* [Assignment]:
Below are records to transcribe in full and unchanged; omit every picture.

*** Data shown Section Begins ***

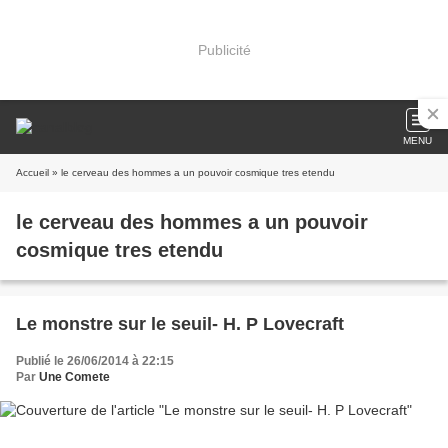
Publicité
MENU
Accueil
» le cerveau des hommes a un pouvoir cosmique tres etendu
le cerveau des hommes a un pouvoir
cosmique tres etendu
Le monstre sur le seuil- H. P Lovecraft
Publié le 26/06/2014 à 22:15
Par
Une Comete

*** Data shown Section Ends ***

* [Task output]:
Publicité
MENU
Accueil
» le cerveau des hommes a un pouvoir cosmique tres etendu
le cerveau des hommes a un pouvoir
cosmique tres etendu
Le monstre sur le seuil- H. P Lovecraft
Publié le 26/06/2014 à 22:15
Par
Une Comete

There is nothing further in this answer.